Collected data
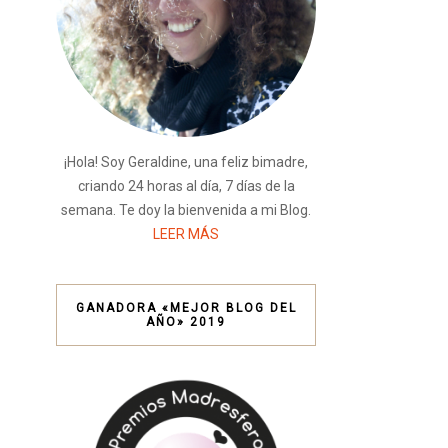
¡Hola! Soy Geraldine, una feliz bimadre,
criando 24 horas al día, 7 días de la
semana. Te doy la bienvenida a mi Blog.
LEER MÁS
GANADORA «MEJOR BLOG DEL
AÑO» 2019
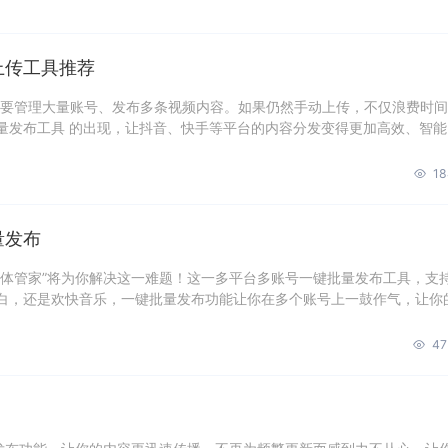
上传工具推荐
都要管理大量账号、发布多条视频内容。如果仍然手动上传，不仅浪费时
量发布工具 的出现，让抖音、快手等平台的内容分发变得更加高效、智能
18
量发布
媒体管家”将为你解决这一难题！这一多平台多账号一键批量发布工具，支
白，还是欢快音乐，一键批量发布功能让你在多个账号上一鼓作气，让你
47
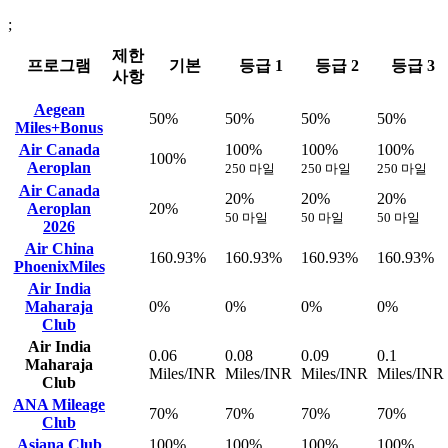
;
제한
프로그램
기본
등급 1
등급 2
등급 3
사항
Aegean
50%
50%
50%
50%
Miles+Bonus
Air Canada
100%
100%
100%
100%
Aeroplan
250 마일
250 마일
250 마일
Air Canada
20%
20%
20%
Aeroplan
20%
50 마일
50 마일
50 마일
2026
Air China
160.93%
160.93%
160.93%
160.93%
PhoenixMiles
Air India
Maharaja
0%
0%
0%
0%
Club
Air India
0.06
0.08
0.09
0.1
Maharaja
Miles/INR
Miles/INR
Miles/INR
Miles/INR
Club
ANA Mileage
70%
70%
70%
70%
Club
Asiana Club
100%
100%
100%
100%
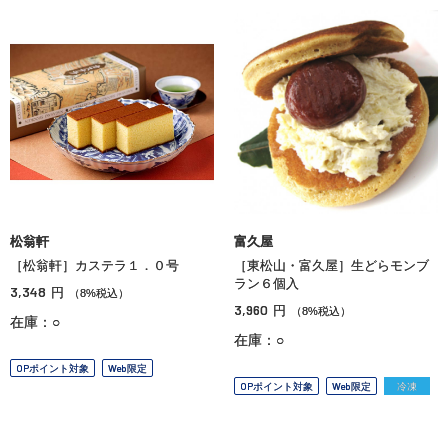
松翁軒
富久屋
［松翁軒］カステラ１．０号
［東松山・富久屋］生どらモンブ
ラン６個入
3,348
円
（8%税込）
3,960
円
（8%税込）
在庫：○
在庫：○
OPポイント対象
Web限定
OPポイント対象
Web限定
冷凍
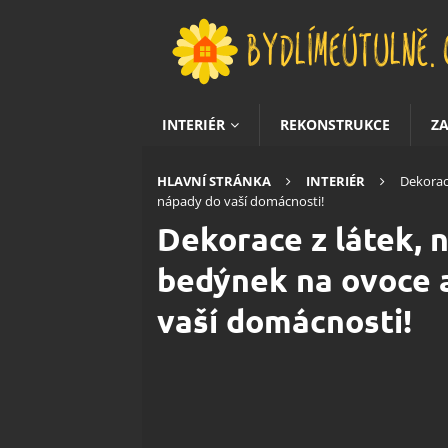
INTERIÉR
REKONSTRUKCE
Z
HLAVNÍ STRÁNKA
INTERIÉR
Dekorace
nápady do vaší domácnosti!
Dekorace z látek, n
bedýnek na ovoce a
vaší domácnosti!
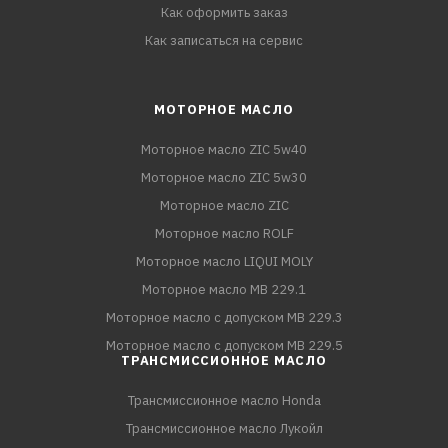
Как оформить заказ
Как записаться на сервис
МОТОРНОЕ МАСЛО
Моторное масло ZIC 5w40
Моторное масло ZIC 5w30
Моторное масло ZIC
Моторное масло ROLF
Моторное масло LIQUI MOLY
Моторное масло MB 229.1
Моторное масло с допуском MB 229.3
Моторное масло с допуском MB 229.5
ТРАНСМИССИОННОЕ МАСЛО
Трансмиссионное масло Honda
Трансмиссионное масло Лукойл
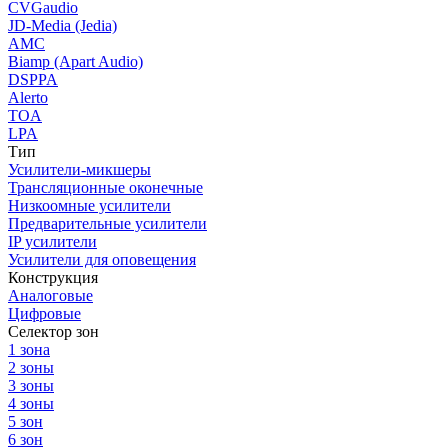
CVGaudio
JD-Media (Jedia)
AMC
Biamp (Apart Audio)
DSPPA
Alerto
TOA
LPA
Тип
Усилители-микшеры
Трансляционные оконечные
Низкоомные усилители
Предварительные усилители
IP усилители
Усилители для оповещения
Конструкция
Аналоговые
Цифровые
Селектор зон
1 зона
2 зоны
3 зоны
4 зоны
5 зон
6 зон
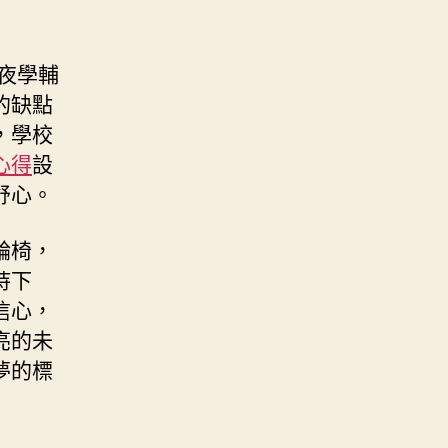
夜學輔
的缺點
，學校
心得
設
舒心。
輪椅，
持下
信心，
亮的未
夢的標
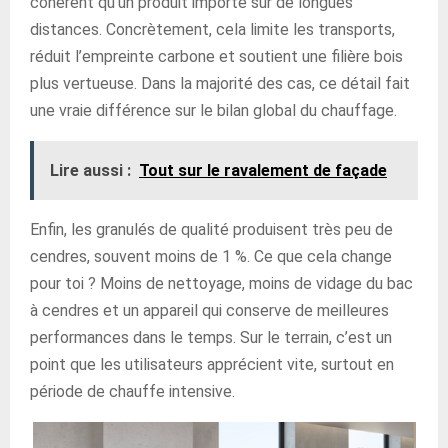
cohérent qu’un produit importé sur de longues
distances. Concrètement, cela limite les transports,
réduit l’empreinte carbone et soutient une filière bois
plus vertueuse. Dans la majorité des cas, ce détail fait
une vraie différence sur le bilan global du chauffage.
Lire aussi :
Tout sur le ravalement de façade
Enfin, les granulés de qualité produisent très peu de
cendres, souvent moins de 1 %. Ce que cela change
pour toi ? Moins de nettoyage, moins de vidage du bac
à cendres et un appareil qui conserve de meilleures
performances dans le temps. Sur le terrain, c’est un
point que les utilisateurs apprécient vite, surtout en
période de chauffe intensive.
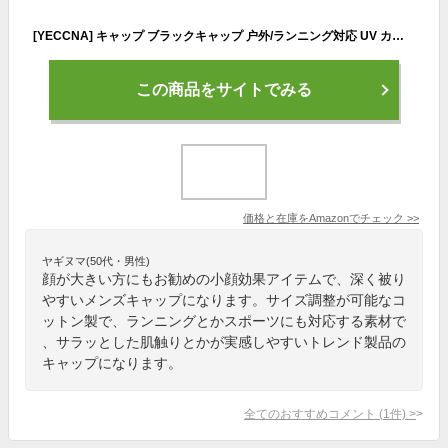
[YECCNA] キャップ ブラックキャップ 户外/ランニング対応 UV カット 深め版型 小顔効果 メンズ・レディース サイズ調節可能 綿 100％ 5color (JP, アルファベット, Free Size, ブラック) [並行輸入品]
この商品をサイトでみる
価格と在庫を
Amazon
でチェック
>>
ヤギヌマ(50代・男性)
顔が大きい方にもお勧めの小顔効果アイテムで、深く被り
やすいメンズキャップになります。サイズ調整が可能なコ
ットン製で、ランニングとかスポーツにも対応する素材で
、サラッとした肌触りとかが実感しやすいトレンド製品の
キャップになります。
全てのおすすめコメント
(
1
件)
>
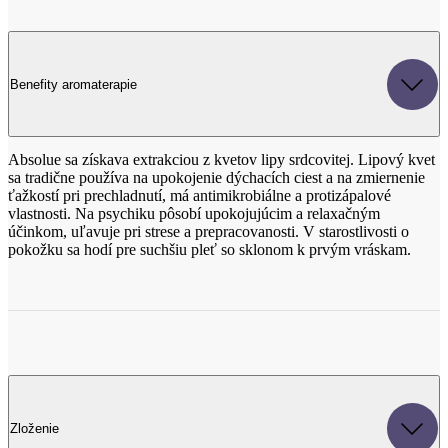
Benefity aromaterapie
Absolue sa získava extrakciou z kvetov lipy srdcovitej. Lipový kvet
sa tradične používa na upokojenie dýchacích ciest a na zmiernenie
ťažkostí pri prechladnutí, má antimikrobiálne a protizápalové
vlastnosti. Na psychiku pôsobí upokojujúcim a relaxačným
účinkom, uľavuje pri strese a prepracovanosti. V starostlivosti o
pokožku sa hodí pre suchšiu pleť so sklonom k prvým vráskam.
Zloženie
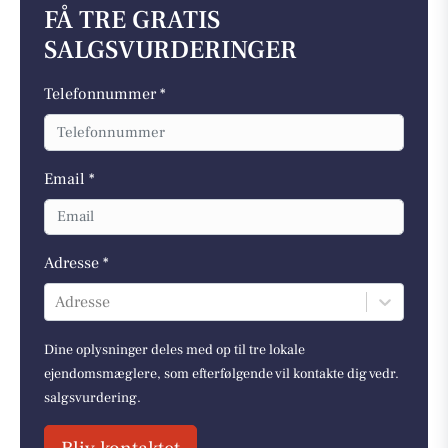
FÅ TRE GRATIS
SALGSVURDERINGER
Telefonnummer *
Email *
Adresse *
Adresse
Dine oplysninger deles med op til tre lokale
ejendomsmæglere, som efterfølgende vil kontakte dig vedr.
salgsvurdering.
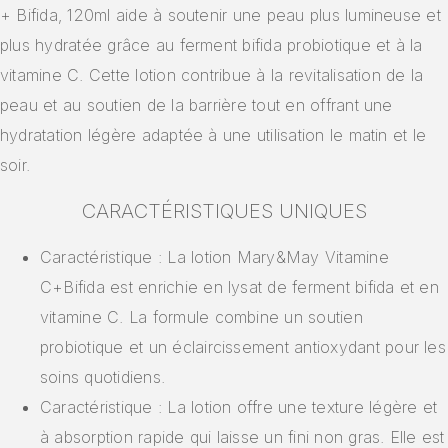
+ Bifida, 120ml aide à soutenir une peau plus lumineuse et
plus hydratée grâce au ferment bifida probiotique et à la
vitamine C. Cette lotion contribue à la revitalisation de la
peau et au soutien de la barrière tout en offrant une
hydratation légère adaptée à une utilisation le matin et le
soir.
CARACTÉRISTIQUES UNIQUES
Caractéristique : La lotion Mary&May Vitamine
C+Bifida est enrichie en lysat de ferment bifida et en
vitamine C. La formule combine un soutien
probiotique et un éclaircissement antioxydant pour les
soins quotidiens.
Caractéristique : La lotion offre une texture légère et
à absorption rapide qui laisse un fini non gras. Elle est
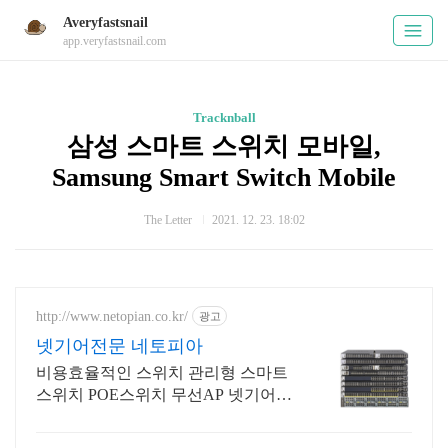
Averyfastsnail
app.veryfastsnail.com
Tracknball
삼성 스마트 스위치 모바일,
Samsung Smart Switch Mobile
The Letter
2021. 12. 23. 18:02
http://www.netopian.co.kr/
광고
넷기어전문 네토피아
비용효율적인 스위치 관리형 스마트
스위치 POE스위치 무선AP 넷기어수
입사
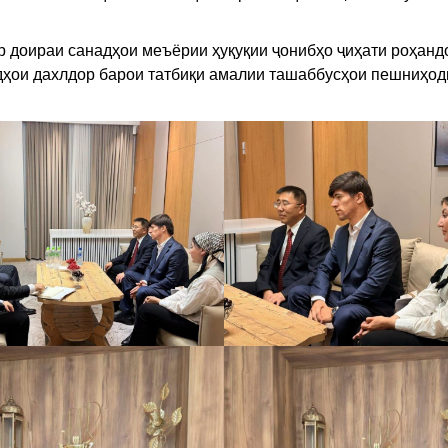
р доираи санадҳои меъёрии ҳуқуқии ҷонибҳо ҷиҳати роҳанд
дҳои дахлдор барои татбиқи амалии ташаббусҳои пешниҳо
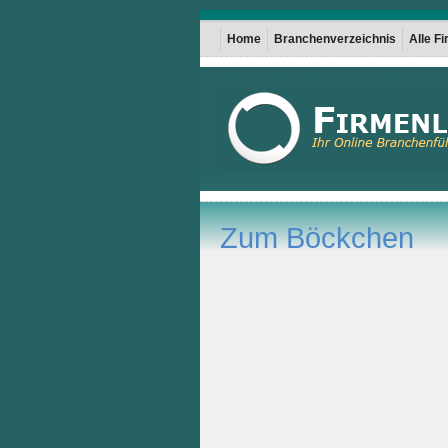
Home
Branchenverzeichnis
Alle F
Zum Böckchen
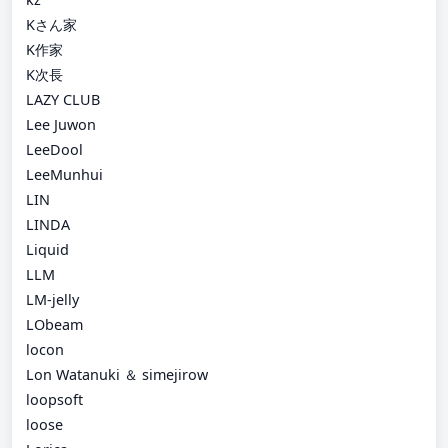
Kさん家
K作家
K次長
LAZY CLUB
Lee Juwon
LeeDool
LeeMunhui
LIN
LINDA
Liquid
LLM
LM-jelly
LObeam
locon
Lon Watanuki ＆ simejirow
loopsoft
loose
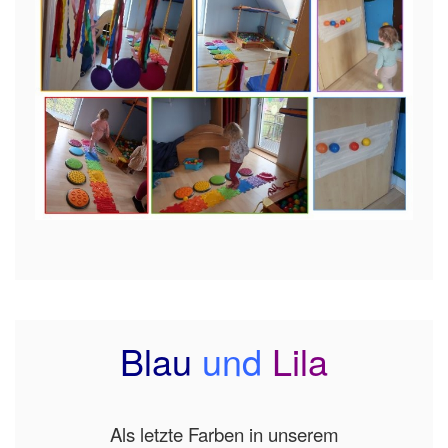
Blau
und
Lila
Als letzte Farben in unserem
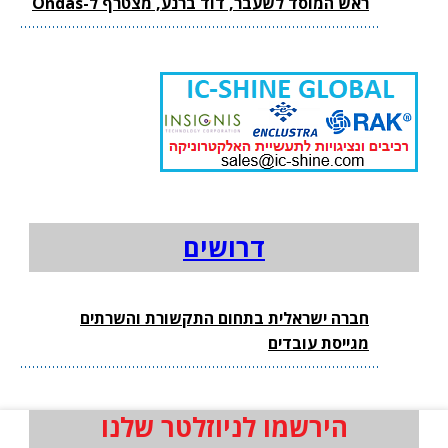
ראש המוסד לשעבר, דוד ברנע, מצטרף ל-Ondas
דרושים
חברה ישראלית בתחום התקשורת והשרתים
מגייסת עובדים
הירשמו לניוזלטר שלנו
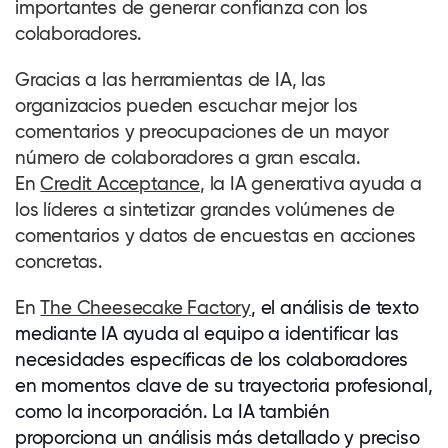
importantes de generar confianza con los
colaboradores
.
Gracias a las herramientas de IA, las
organizacios pueden escuchar mejor los
comentarios y preocupaciones de un mayor
número de
colaboradores
a gran escala.
En
Credit Acceptance
, la IA generativa ayuda a
los líderes a sintetizar grandes volúmenes de
comentarios y datos de encuestas en acciones
concretas.
En
The Cheesecake Factory
, el análisis de texto
mediante IA ayuda al equipo a identificar las
necesidades específicas de los
colaboradores
en momentos clave de su trayectoria profesional,
como la incorporación. La IA también
proporciona un análisis más detallado y preciso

■ Exercise details:
On how many lines of the data does the word "ferment" appear? Only the number is wanted.

■ Solution to the exercise:
2